In regard to the Internet, though, media consolidation is becoming a concern, too. Companies such as Google, Microsoft, Yahoo!, IAC, NewsCorp and AOL have the vast majority of holdings related to online ventures. At some point rules surrounding online ownership may become necessary, just as they have been in the world of traditional media.

Conclusion
This latest FCC rule change seems to fall in line with the recent attempts to cater to media conglomerates over the public’s best interests. This is all the more reason for congress to over-turn the FCC’s December ruling, much like it did in 2003.

What is truly required is a comprehensive assessment of media ownership and trends, which would include a thorough examination of the various broadcast, newspaper and online components. The piecemeal approach of the recent FCC plans merely serves an influential minority of moneyed interests. The current administration is politically weak, but is nonetheless seeking to pass corporate-friendly laws that have little public support.

Arguably there are more pressing issues the FCC should attend to, including improving coverage of local events and greater ownership of stations by companies controlled by women and minorities. These relevant matters need to be considered in an analysis of the media in the US.

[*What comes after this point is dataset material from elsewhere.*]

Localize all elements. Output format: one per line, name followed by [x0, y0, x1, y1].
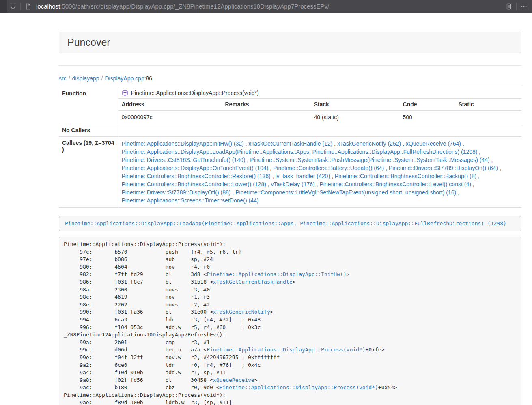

Congress should kill the latest FCC decision and require an expansive appraisal of the current state of the media. Recommendations from this report can become the basis for future communications actions, which a new presidential administration can consider beginning in 2009.

Current FCC member Michael Copps says that the media consolidation debate is crucial to society. “At stake… are our core values of localism, diversity, competition and maintaining the multiplicity of voices and choices that undergird our marketplace of ideas and that sustain American democracy.” The US congress would do well to respect this viewpoint, and invalidate this latest attempt to modify the existing media ownership rules.

Comments»

1. Marc Levitt - February 10, 2008

Congress should invalidate this latest attempt not only to modify the existing media ownership rules, but place in the hands of few media and corporate conglomerates the power, in the name of “progress,” to undercut and/ or eliminate the ability of localities to express their views and differences in opinion.

“Progress” too often is championed whenever there is any technical advance made. Such advances are then touted as inherently superior to whatever came before, and two results of this are that we as people feel more dependent upon “experts” to tell us what to do and how to live, and the power, not to mention money, flows into fewer and fewer corporations or conglomerates who then can tell us how to think and live, and what we should believe or value.

Clearly this is the opposite of the the role the FCC was created to protect in the Communications Act of 1934, the diversity of opinions and local viewpoints the FCC was supposed to protect, all in the name of “progress.”